> [PROBLEM REQUIREMENTS]:
Only the pictures are to be dropped; the rest of the data below is to be duplicated exactly.

> [DATA EXTRACT]:
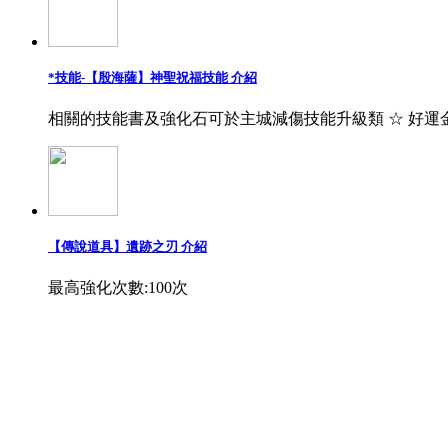
*技能-【殷海薩】神聖祝福技能 介紹
相關的技能書及強化石可於主城減傷技能升級類 ☆ 好運
【傳說道具】遺跡之刃 介紹
最高強化次數:100次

> [ANSWER SPACE]:
*技能-【殷海薩】神聖祝福技能 介紹
相關的技能書及強化石可於主城減傷技能升級類 ☆ 好運
【傳說道具】遺跡之刃 介紹
最高強化次數:100次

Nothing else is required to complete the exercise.